El amarillismo, como referencia periodística, creo que es un término casi en desuso. Lo he escuchado mencionar de nuevo en boca de algún comentarista en días recientes. La prensa amarilla, frase de la que tanto se echaba mano décadas atrás, es hoy, tal vez, un simple color desteñido. En verdad, el ejercicio periodístico es un caleidoscopio de tinturas: negra, roja, rosa, gris. El amarillo es sólo uno de sus componentes. Quizá por esa variedad de matices importe poco ya traer al debate el color de una crónica o de un estilo periodístico.

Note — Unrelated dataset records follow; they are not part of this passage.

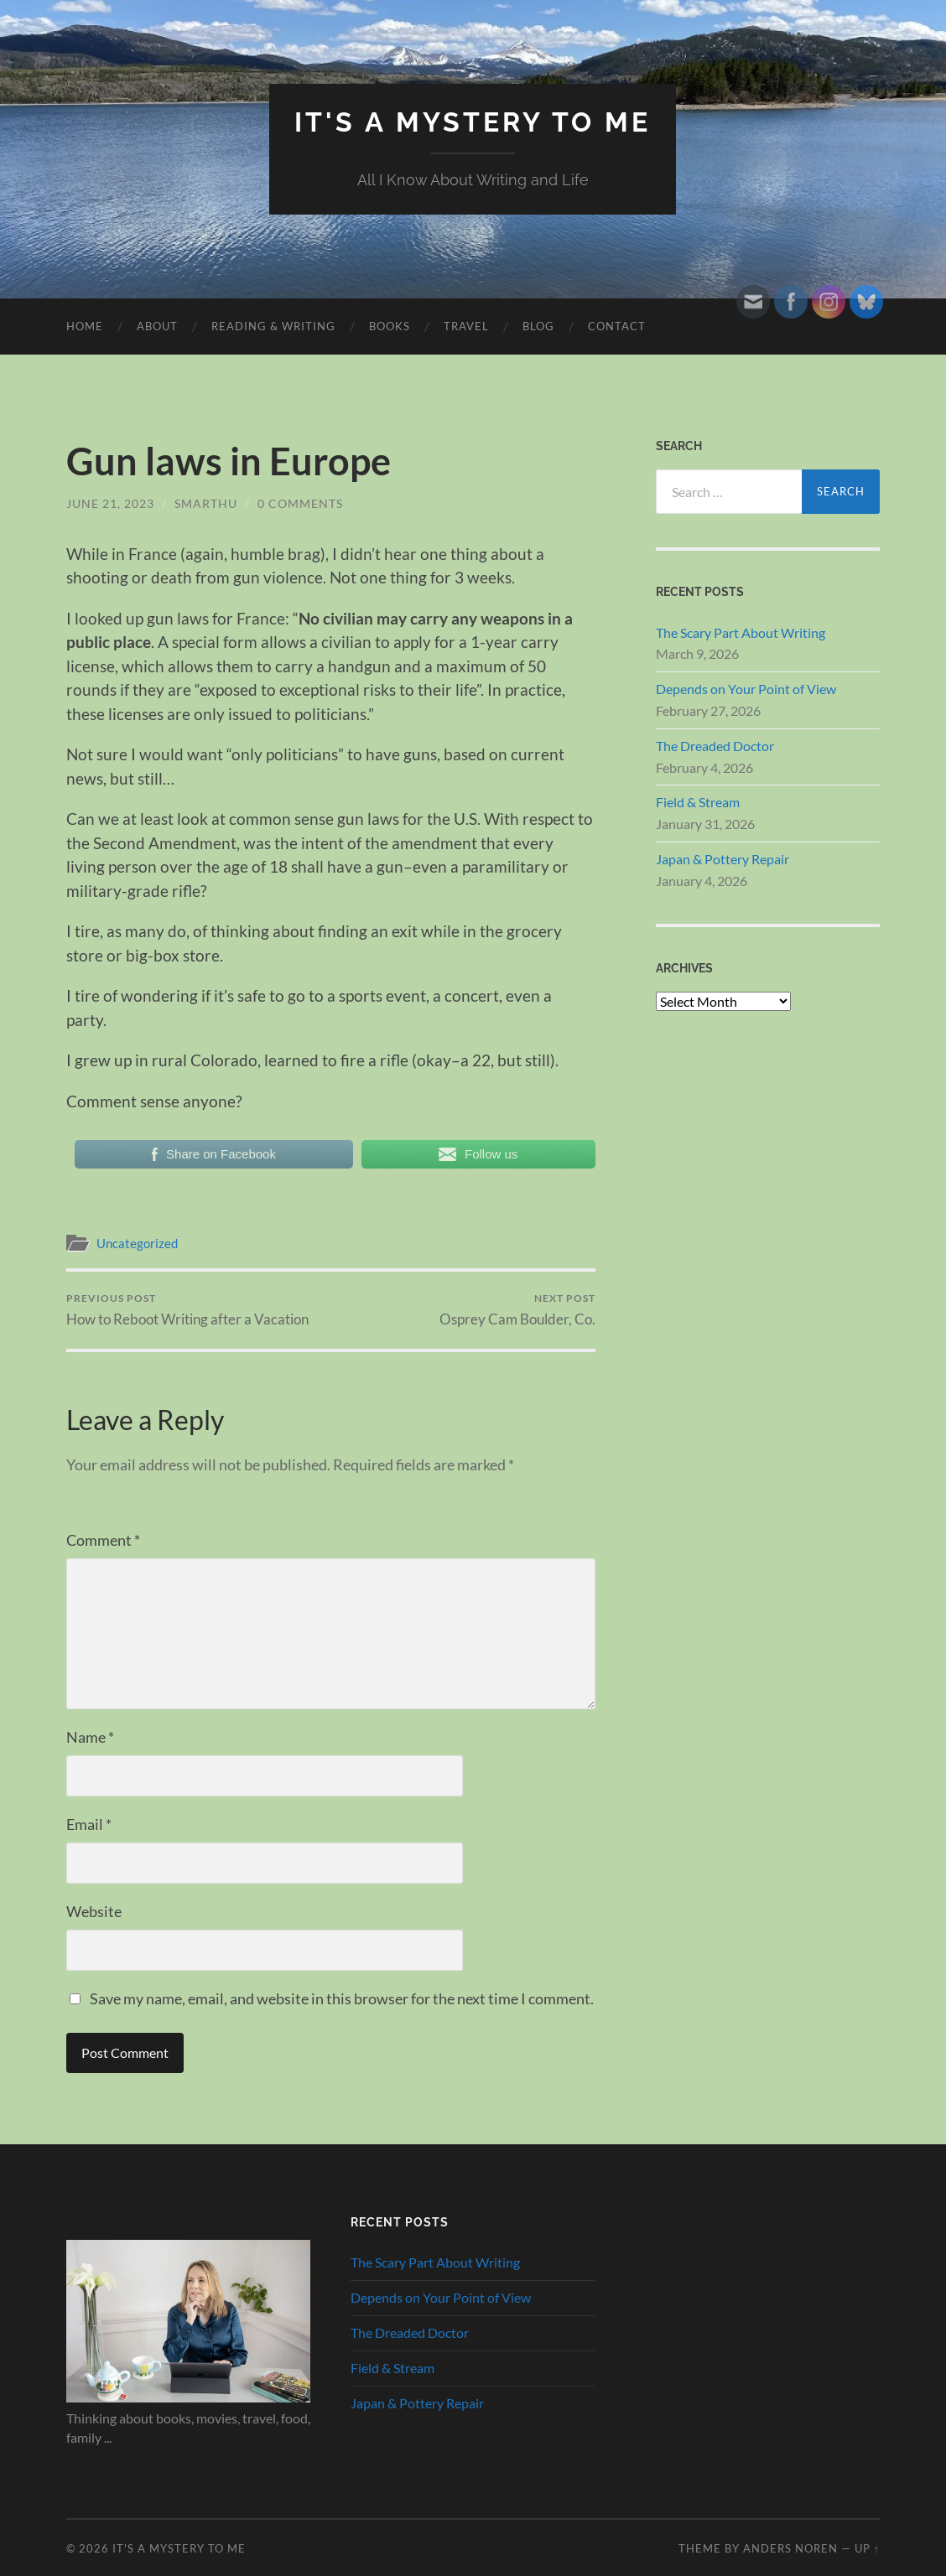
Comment (103, 1540)
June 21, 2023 (110, 503)
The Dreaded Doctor (715, 746)
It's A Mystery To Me (472, 121)
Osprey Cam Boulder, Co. (517, 1310)
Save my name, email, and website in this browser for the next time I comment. (342, 1998)
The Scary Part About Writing (740, 632)
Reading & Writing (273, 326)
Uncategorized (137, 1243)
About (157, 326)
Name (90, 1737)
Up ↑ (867, 2548)
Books (389, 326)
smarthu (205, 503)
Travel (466, 326)
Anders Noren (790, 2548)
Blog (538, 326)
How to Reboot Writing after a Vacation (187, 1310)
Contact (617, 326)
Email (89, 1824)
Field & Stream (698, 802)
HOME (84, 326)
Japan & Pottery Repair (722, 859)
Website (94, 1911)
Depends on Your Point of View (746, 689)
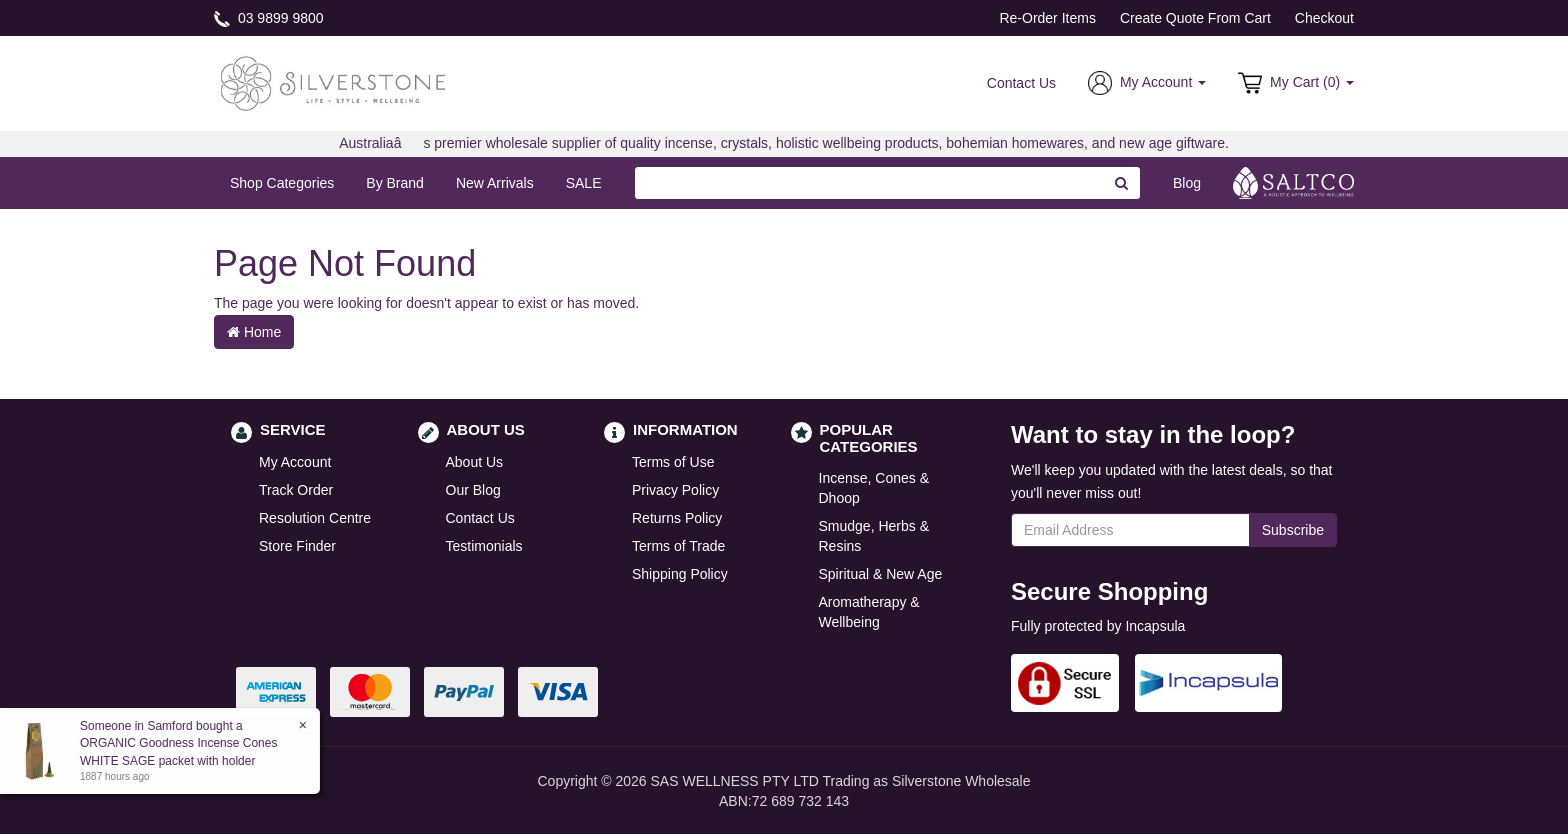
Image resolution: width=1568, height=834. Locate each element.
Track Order (296, 490)
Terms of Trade (678, 546)
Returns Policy (677, 518)
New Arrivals (495, 183)
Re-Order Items (1047, 18)
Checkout (1324, 18)
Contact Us (1021, 83)
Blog (1187, 183)
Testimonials (484, 546)
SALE (584, 183)
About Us (475, 462)
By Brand (395, 183)
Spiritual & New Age (881, 574)
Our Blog (473, 490)
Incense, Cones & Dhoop (874, 488)
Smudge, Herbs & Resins (874, 536)
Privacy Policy (675, 490)
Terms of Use (673, 462)
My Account (295, 462)
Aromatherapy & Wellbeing (869, 612)
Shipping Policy (680, 574)
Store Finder (297, 546)
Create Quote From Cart (1195, 18)
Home (254, 332)
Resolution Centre (315, 518)
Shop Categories (282, 183)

Solemos, en nuestra pequeñez de miras y en el menester inoculado por determinados conglomerados geográficos de Poder, creer que todo lo que parezca “malo” (en la enorme relatividad con que camina en la historia este vocablo), es producto de nuestra forma “subdesarrollada” de registrar negatividades en nuestros aconteceres vitales como grupo humano. Desconocemos que muchas acciones de este jaez nacieron en las naciones política y económicamente sólidas. El amarillismo periodístico, por ejemplo, que el comentarista que escuché en la radio atribuía a “las mentes calenturientas del periodismo tropical”. En verdad, la prensa amarilla nació y creció en Estados Unidos. De allá la importamos, como otros enseres y menudencias. La crearon Joseph Pulitzer –cuyo nombre lleva hoy uno de los más codiciados galardones anuales al periodismo, la música y la literatura- y William Randolph Hearst. El primero dirigía el diario New York World, y el segundo el New York Journal, y entre ambos entablaron un jaleo en procura de publicar las noticias más sensacionalistas que generaban lectores y dinero. Eran los monarcas de las catástrofes, los escándalos políticos, las desavenencias conyugales de figuras de renombre, los crímenes (mientras más sangrientos, mejor) que acostumbraban ambos diarios a ilustrar con las fotografías más escandalosas y denigrantes. Todo un espectáculo de ramplonería.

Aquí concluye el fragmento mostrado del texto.